Yes, the nerve of gay people wanting to be treated as equal citizens in the eyes of the LAW (not your religion, but the laws of the land to which they, too, pay taxes and belong as citizens).

"We cannot accept the view that Amendment 2's prohibition on specific legal protections does no more than deprive homosexuals of special rights. To the contrary, the amendment imposes a special disability on those persons alone. Homosexuals are forbidden the safeguards that others enjoy or may seek without constraint"
-Justice Anthony Kennedy, writing for the majority of the U.S. Supreme Court in the decision overturning Colorado's Amendment 2 referendum

This argument is getting old.

1. In this country, marriage is a matter of civil law - a marriage is not recognized for legal purposes without a state issued license. The person performing the marriage may or may not have a religious affiliation and His/Her affiliation has no bearing on the legitimacy of the marriage.

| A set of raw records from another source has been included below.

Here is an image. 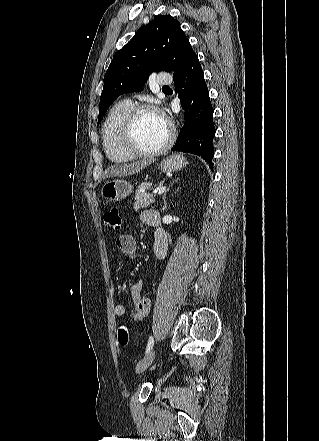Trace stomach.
<instances>
[{"label": "stomach", "instance_id": "1", "mask_svg": "<svg viewBox=\"0 0 319 441\" xmlns=\"http://www.w3.org/2000/svg\"><path fill=\"white\" fill-rule=\"evenodd\" d=\"M185 165V158L181 154H174L164 159L160 163L159 169L162 172L179 171L185 167ZM131 191L132 185L130 182L123 179H115L107 181L102 186L101 195L108 202H116L125 199L131 194Z\"/></svg>", "mask_w": 319, "mask_h": 441}]
</instances>
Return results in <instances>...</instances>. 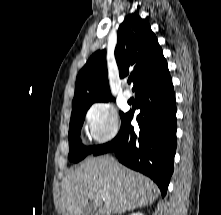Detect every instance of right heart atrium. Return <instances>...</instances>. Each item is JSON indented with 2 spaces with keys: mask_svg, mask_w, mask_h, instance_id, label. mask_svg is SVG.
I'll return each mask as SVG.
<instances>
[{
  "mask_svg": "<svg viewBox=\"0 0 221 215\" xmlns=\"http://www.w3.org/2000/svg\"><path fill=\"white\" fill-rule=\"evenodd\" d=\"M85 123L91 138L100 144L111 140L119 130L117 112L105 101L96 102L87 110Z\"/></svg>",
  "mask_w": 221,
  "mask_h": 215,
  "instance_id": "1",
  "label": "right heart atrium"
}]
</instances>
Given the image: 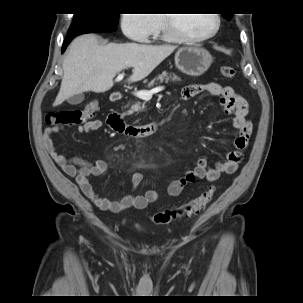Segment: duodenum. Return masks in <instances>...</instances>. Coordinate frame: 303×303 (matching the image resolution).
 <instances>
[{
	"instance_id": "1",
	"label": "duodenum",
	"mask_w": 303,
	"mask_h": 303,
	"mask_svg": "<svg viewBox=\"0 0 303 303\" xmlns=\"http://www.w3.org/2000/svg\"><path fill=\"white\" fill-rule=\"evenodd\" d=\"M120 93H112L111 94V101L117 102L121 100ZM109 120L114 124V130L118 134H123L130 138H138V137H145L154 132H156L160 126V120H156L146 125H134V124H127L124 122L122 114L118 111H114L110 113Z\"/></svg>"
}]
</instances>
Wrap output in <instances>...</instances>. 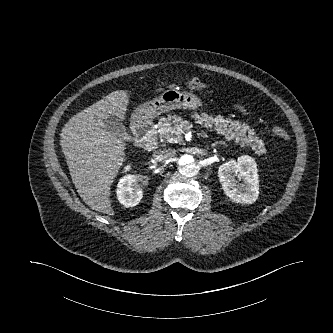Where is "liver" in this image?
Returning <instances> with one entry per match:
<instances>
[{
    "instance_id": "obj_1",
    "label": "liver",
    "mask_w": 333,
    "mask_h": 333,
    "mask_svg": "<svg viewBox=\"0 0 333 333\" xmlns=\"http://www.w3.org/2000/svg\"><path fill=\"white\" fill-rule=\"evenodd\" d=\"M128 105L127 91L111 92L73 116L61 133V145L79 196L93 210L108 215H114L110 189L125 161L126 144L105 131L97 119L105 115L125 120Z\"/></svg>"
}]
</instances>
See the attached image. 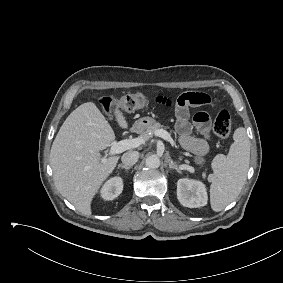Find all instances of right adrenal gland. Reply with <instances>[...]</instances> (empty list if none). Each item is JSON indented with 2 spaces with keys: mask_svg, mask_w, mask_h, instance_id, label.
<instances>
[{
  "mask_svg": "<svg viewBox=\"0 0 283 283\" xmlns=\"http://www.w3.org/2000/svg\"><path fill=\"white\" fill-rule=\"evenodd\" d=\"M119 168H122V169H125V170H130L132 167L131 166H126V165H123V164H119L118 165V169Z\"/></svg>",
  "mask_w": 283,
  "mask_h": 283,
  "instance_id": "right-adrenal-gland-1",
  "label": "right adrenal gland"
}]
</instances>
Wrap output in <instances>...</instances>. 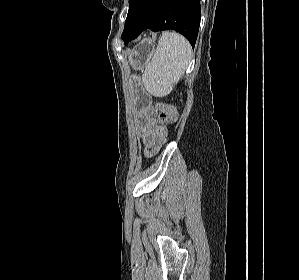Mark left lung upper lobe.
Here are the masks:
<instances>
[{"instance_id":"1","label":"left lung upper lobe","mask_w":299,"mask_h":280,"mask_svg":"<svg viewBox=\"0 0 299 280\" xmlns=\"http://www.w3.org/2000/svg\"><path fill=\"white\" fill-rule=\"evenodd\" d=\"M132 0H129V8H130V4H131ZM129 12V11H128Z\"/></svg>"}]
</instances>
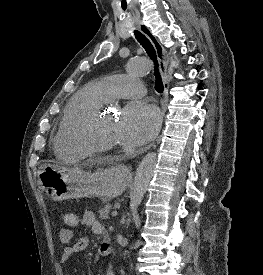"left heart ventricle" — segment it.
<instances>
[{
	"label": "left heart ventricle",
	"mask_w": 263,
	"mask_h": 275,
	"mask_svg": "<svg viewBox=\"0 0 263 275\" xmlns=\"http://www.w3.org/2000/svg\"><path fill=\"white\" fill-rule=\"evenodd\" d=\"M118 120L115 114L111 112H105L99 121L97 128L98 138L107 143H122L118 134Z\"/></svg>",
	"instance_id": "left-heart-ventricle-1"
}]
</instances>
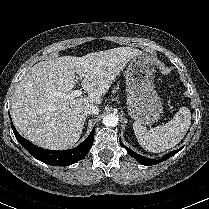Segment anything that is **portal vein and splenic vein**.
Returning <instances> with one entry per match:
<instances>
[{
	"instance_id": "portal-vein-and-splenic-vein-1",
	"label": "portal vein and splenic vein",
	"mask_w": 209,
	"mask_h": 209,
	"mask_svg": "<svg viewBox=\"0 0 209 209\" xmlns=\"http://www.w3.org/2000/svg\"><path fill=\"white\" fill-rule=\"evenodd\" d=\"M80 79H82V76L79 77ZM82 95V91L80 90H74L72 91L69 95H67V97H79Z\"/></svg>"
}]
</instances>
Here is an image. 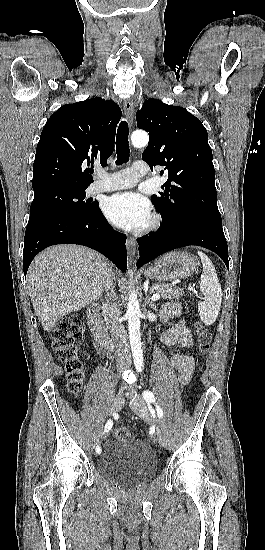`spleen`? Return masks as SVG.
I'll use <instances>...</instances> for the list:
<instances>
[{
    "mask_svg": "<svg viewBox=\"0 0 265 550\" xmlns=\"http://www.w3.org/2000/svg\"><path fill=\"white\" fill-rule=\"evenodd\" d=\"M198 255L203 265L200 289L205 297L203 302L198 303V311L203 323L209 326L215 322L219 314L223 294L211 260L201 251H198Z\"/></svg>",
    "mask_w": 265,
    "mask_h": 550,
    "instance_id": "spleen-1",
    "label": "spleen"
}]
</instances>
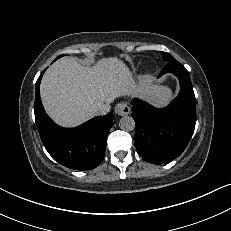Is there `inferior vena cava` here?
I'll return each instance as SVG.
<instances>
[{
  "instance_id": "1",
  "label": "inferior vena cava",
  "mask_w": 231,
  "mask_h": 231,
  "mask_svg": "<svg viewBox=\"0 0 231 231\" xmlns=\"http://www.w3.org/2000/svg\"><path fill=\"white\" fill-rule=\"evenodd\" d=\"M110 110L109 105H102L93 109L95 115H106Z\"/></svg>"
}]
</instances>
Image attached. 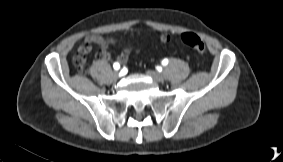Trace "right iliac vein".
<instances>
[{"instance_id":"obj_1","label":"right iliac vein","mask_w":283,"mask_h":162,"mask_svg":"<svg viewBox=\"0 0 283 162\" xmlns=\"http://www.w3.org/2000/svg\"><path fill=\"white\" fill-rule=\"evenodd\" d=\"M119 75L118 71H114V73L112 74V79H117Z\"/></svg>"}]
</instances>
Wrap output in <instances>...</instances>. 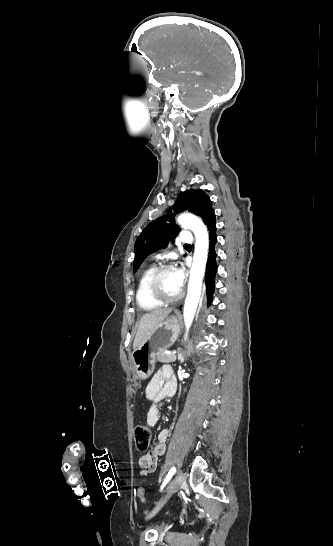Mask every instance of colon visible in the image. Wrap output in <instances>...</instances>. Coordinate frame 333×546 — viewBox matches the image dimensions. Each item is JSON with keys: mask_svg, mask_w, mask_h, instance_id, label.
I'll return each mask as SVG.
<instances>
[{"mask_svg": "<svg viewBox=\"0 0 333 546\" xmlns=\"http://www.w3.org/2000/svg\"><path fill=\"white\" fill-rule=\"evenodd\" d=\"M152 438V431L151 429L146 425H138L134 429V441L135 446L138 451H145L148 449L150 445V441ZM137 496L140 499L142 503L146 502L145 499V490L144 488L140 487L137 490Z\"/></svg>", "mask_w": 333, "mask_h": 546, "instance_id": "5ec220e1", "label": "colon"}]
</instances>
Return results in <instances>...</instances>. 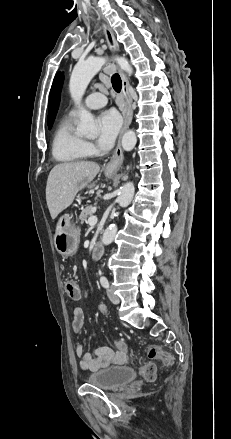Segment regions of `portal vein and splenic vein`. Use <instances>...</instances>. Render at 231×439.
Returning a JSON list of instances; mask_svg holds the SVG:
<instances>
[{"mask_svg":"<svg viewBox=\"0 0 231 439\" xmlns=\"http://www.w3.org/2000/svg\"><path fill=\"white\" fill-rule=\"evenodd\" d=\"M98 218L96 216H91L89 217L87 224H89L90 226H93L97 223Z\"/></svg>","mask_w":231,"mask_h":439,"instance_id":"portal-vein-and-splenic-vein-1","label":"portal vein and splenic vein"}]
</instances>
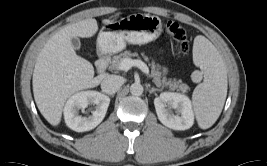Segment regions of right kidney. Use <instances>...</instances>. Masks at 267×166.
<instances>
[{
  "instance_id": "ca27d5eb",
  "label": "right kidney",
  "mask_w": 267,
  "mask_h": 166,
  "mask_svg": "<svg viewBox=\"0 0 267 166\" xmlns=\"http://www.w3.org/2000/svg\"><path fill=\"white\" fill-rule=\"evenodd\" d=\"M110 99L97 91H82L71 96L64 107L66 125L76 132L94 129L105 117ZM89 104L96 105V110L89 117L78 115L80 109H85Z\"/></svg>"
}]
</instances>
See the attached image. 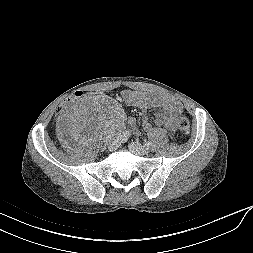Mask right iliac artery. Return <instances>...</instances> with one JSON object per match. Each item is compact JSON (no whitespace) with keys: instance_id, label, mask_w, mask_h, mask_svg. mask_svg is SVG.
<instances>
[{"instance_id":"82829eb1","label":"right iliac artery","mask_w":253,"mask_h":253,"mask_svg":"<svg viewBox=\"0 0 253 253\" xmlns=\"http://www.w3.org/2000/svg\"><path fill=\"white\" fill-rule=\"evenodd\" d=\"M130 137L129 131H123L122 134H120V138L127 139Z\"/></svg>"}]
</instances>
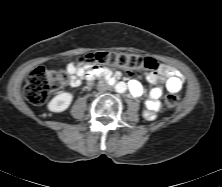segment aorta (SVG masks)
I'll return each instance as SVG.
<instances>
[{"instance_id":"1","label":"aorta","mask_w":222,"mask_h":187,"mask_svg":"<svg viewBox=\"0 0 222 187\" xmlns=\"http://www.w3.org/2000/svg\"><path fill=\"white\" fill-rule=\"evenodd\" d=\"M115 90L118 93H124L127 90V85L124 82H119L115 85Z\"/></svg>"}]
</instances>
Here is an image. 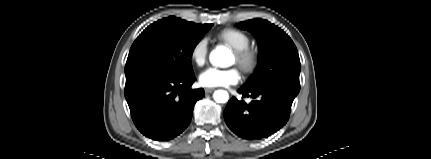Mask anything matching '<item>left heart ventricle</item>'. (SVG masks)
Returning a JSON list of instances; mask_svg holds the SVG:
<instances>
[{"label":"left heart ventricle","mask_w":431,"mask_h":159,"mask_svg":"<svg viewBox=\"0 0 431 159\" xmlns=\"http://www.w3.org/2000/svg\"><path fill=\"white\" fill-rule=\"evenodd\" d=\"M231 63H232V64H233V63H236V59H235V56H234V55L232 56Z\"/></svg>","instance_id":"obj_1"}]
</instances>
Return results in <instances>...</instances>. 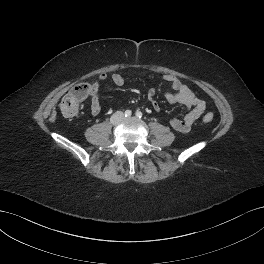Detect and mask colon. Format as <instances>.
<instances>
[{
  "label": "colon",
  "instance_id": "5ec220e1",
  "mask_svg": "<svg viewBox=\"0 0 264 264\" xmlns=\"http://www.w3.org/2000/svg\"><path fill=\"white\" fill-rule=\"evenodd\" d=\"M91 90V84L83 83L66 94L60 103L62 114L66 117L75 116L78 113L81 103L90 96ZM212 120L213 115L211 113H207L203 118V121L206 123H209Z\"/></svg>",
  "mask_w": 264,
  "mask_h": 264
}]
</instances>
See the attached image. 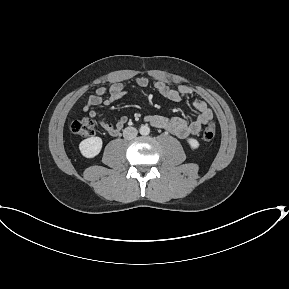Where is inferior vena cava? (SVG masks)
Instances as JSON below:
<instances>
[{
	"mask_svg": "<svg viewBox=\"0 0 289 289\" xmlns=\"http://www.w3.org/2000/svg\"><path fill=\"white\" fill-rule=\"evenodd\" d=\"M137 129L134 127H127L123 130V137L127 140H132L137 136Z\"/></svg>",
	"mask_w": 289,
	"mask_h": 289,
	"instance_id": "obj_1",
	"label": "inferior vena cava"
}]
</instances>
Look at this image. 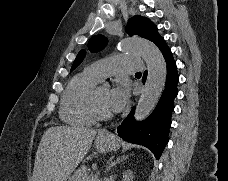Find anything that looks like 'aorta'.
Instances as JSON below:
<instances>
[{
  "label": "aorta",
  "mask_w": 228,
  "mask_h": 181,
  "mask_svg": "<svg viewBox=\"0 0 228 181\" xmlns=\"http://www.w3.org/2000/svg\"><path fill=\"white\" fill-rule=\"evenodd\" d=\"M121 47L126 52L140 55L148 68L144 90L135 110L136 120L145 119L158 103L166 82V62L158 47L142 38L125 39Z\"/></svg>",
  "instance_id": "aorta-1"
}]
</instances>
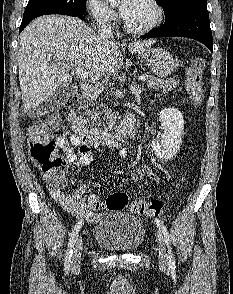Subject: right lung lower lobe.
I'll return each mask as SVG.
<instances>
[{
  "mask_svg": "<svg viewBox=\"0 0 233 294\" xmlns=\"http://www.w3.org/2000/svg\"><path fill=\"white\" fill-rule=\"evenodd\" d=\"M84 13H85V12H84ZM84 13H83V14H80V15H75V17L83 18ZM27 24H28V23H22L21 26H20L19 32H21V31L25 28V26H26Z\"/></svg>",
  "mask_w": 233,
  "mask_h": 294,
  "instance_id": "obj_1",
  "label": "right lung lower lobe"
}]
</instances>
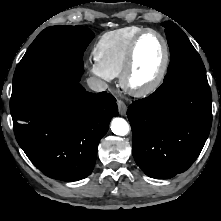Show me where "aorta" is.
I'll use <instances>...</instances> for the list:
<instances>
[{"label": "aorta", "mask_w": 221, "mask_h": 221, "mask_svg": "<svg viewBox=\"0 0 221 221\" xmlns=\"http://www.w3.org/2000/svg\"><path fill=\"white\" fill-rule=\"evenodd\" d=\"M111 130L114 134L125 136L129 132V124L123 118H114L111 122Z\"/></svg>", "instance_id": "1"}]
</instances>
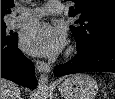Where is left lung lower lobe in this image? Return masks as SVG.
Masks as SVG:
<instances>
[{
    "mask_svg": "<svg viewBox=\"0 0 115 99\" xmlns=\"http://www.w3.org/2000/svg\"><path fill=\"white\" fill-rule=\"evenodd\" d=\"M81 72H115V44L77 52L70 61L54 68L58 77Z\"/></svg>",
    "mask_w": 115,
    "mask_h": 99,
    "instance_id": "1",
    "label": "left lung lower lobe"
}]
</instances>
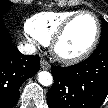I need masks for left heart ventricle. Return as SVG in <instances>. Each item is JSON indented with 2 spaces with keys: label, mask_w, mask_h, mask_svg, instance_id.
<instances>
[{
  "label": "left heart ventricle",
  "mask_w": 108,
  "mask_h": 108,
  "mask_svg": "<svg viewBox=\"0 0 108 108\" xmlns=\"http://www.w3.org/2000/svg\"><path fill=\"white\" fill-rule=\"evenodd\" d=\"M95 32L96 24L91 16L78 18L60 42L59 51L69 56L83 52L91 44Z\"/></svg>",
  "instance_id": "obj_1"
}]
</instances>
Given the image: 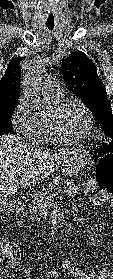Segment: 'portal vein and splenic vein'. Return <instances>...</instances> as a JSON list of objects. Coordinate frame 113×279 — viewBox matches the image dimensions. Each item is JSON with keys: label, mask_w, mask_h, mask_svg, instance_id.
I'll use <instances>...</instances> for the list:
<instances>
[{"label": "portal vein and splenic vein", "mask_w": 113, "mask_h": 279, "mask_svg": "<svg viewBox=\"0 0 113 279\" xmlns=\"http://www.w3.org/2000/svg\"><path fill=\"white\" fill-rule=\"evenodd\" d=\"M22 171H18L17 174L21 175ZM56 194H52V196H55ZM49 200L51 199V196L48 198Z\"/></svg>", "instance_id": "18ae733b"}]
</instances>
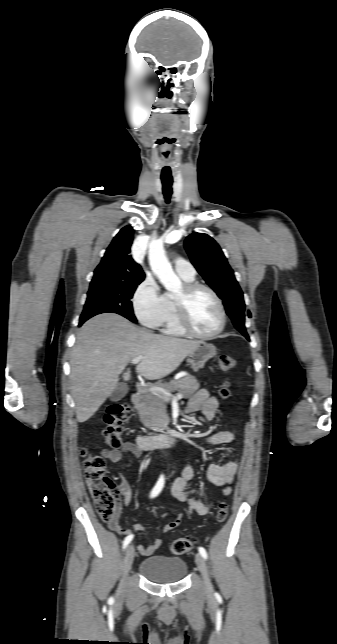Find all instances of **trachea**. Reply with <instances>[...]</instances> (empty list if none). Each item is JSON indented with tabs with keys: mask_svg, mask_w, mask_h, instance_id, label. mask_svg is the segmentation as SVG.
Segmentation results:
<instances>
[{
	"mask_svg": "<svg viewBox=\"0 0 337 644\" xmlns=\"http://www.w3.org/2000/svg\"><path fill=\"white\" fill-rule=\"evenodd\" d=\"M172 180H166L162 179V185H163V194L166 199V203L170 202V198L172 195Z\"/></svg>",
	"mask_w": 337,
	"mask_h": 644,
	"instance_id": "1",
	"label": "trachea"
}]
</instances>
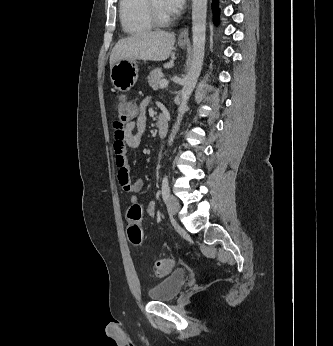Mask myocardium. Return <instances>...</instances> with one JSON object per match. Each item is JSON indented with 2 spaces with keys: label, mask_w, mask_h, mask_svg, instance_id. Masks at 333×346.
<instances>
[{
  "label": "myocardium",
  "mask_w": 333,
  "mask_h": 346,
  "mask_svg": "<svg viewBox=\"0 0 333 346\" xmlns=\"http://www.w3.org/2000/svg\"><path fill=\"white\" fill-rule=\"evenodd\" d=\"M146 1H147L148 11L153 23H155L158 26H165L170 23V21L172 20L170 15L161 14L158 11L157 7L155 6L153 0H146Z\"/></svg>",
  "instance_id": "f54148a6"
}]
</instances>
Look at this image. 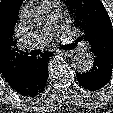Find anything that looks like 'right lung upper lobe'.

2. The Gay marriage argument is on par with arguing whether "Gods" approval of a restaurant's menu selections should be a criterion for licensing the restaurant.

3. After a happy 17+ years of marriage to my lady, why would I want to deny that potential happiness to somebody else because of their choice of partner? It's difficult enough to find a partner, why restrict the choice due to the prejudice of people who have drunk way too much Kool-Aid?

The governor and the state refusing to appeal a court ruling is not the same as a veto. A veto is the governor using his own opinion to over force the legislature to re examine a proposed law. This then can be over ridden by the same legislature. Now this is just the Governor choosing not to interfere with the judicial branch of government who has the sole ability to judge the constitutionality of a law. The correct route to this type of situation is for the voters to then, if they choose vote in a governor who will challenge the law. This is the system that has held this nation in good stead for over 200 years. We only are in this problem to begin with because of the development of direct democracy. Regular voters should not have the power to deny rights to a minority group via proposition. That aside, proponents of prop 8 need to stop crying foul and play by the rules. Rally support in favor of electing a more conservative Governor. But we just had an election and this issue was in the debate, so the electorate chose to place into office a social liberal who will protect gays. So get over it conservatives, CA is a liberal state and we like our gays and want to see them treated equally.

If there is a constitutional right to marriage, then explain why a couple must first obtain a license from the government to exercise that right?

Constitutional rights do not need government permission.

Yawn... another issue that 90+% of the population could care less about

If marriage if defined as being between one man and one woman, what about my cousins first 3 ex-wives and his current (not yet ex) wife's 2 ex-husbands?

LOVE will win

The court, which chose to hear the case before allow­ing Judge Vaughn Walker’s initial decision to stand, could throw some wrenches in the case, though; namely, if they want, they can decide the case in such a way (by suggest­ing that support­ers fo Prop. 8 didn’t have the stand­ing to appeal the case) so that it doesn’t go to the Supreme Court, even if it legal­izes gay marriage in Califor­nia.

The yes on Prop 8 side will win! Also, there will be a surprise 2011 Golden Globe Award winner. He earned this award! He is the real mc coy! It will be a real shock!

Maybe Prop 8 still could get Jerry Brown impeached as Governor. That would be funny! That would really be a surprise. Will somebody please file the lawsuit that would stop Jerry Brown? The truth needs to be told now!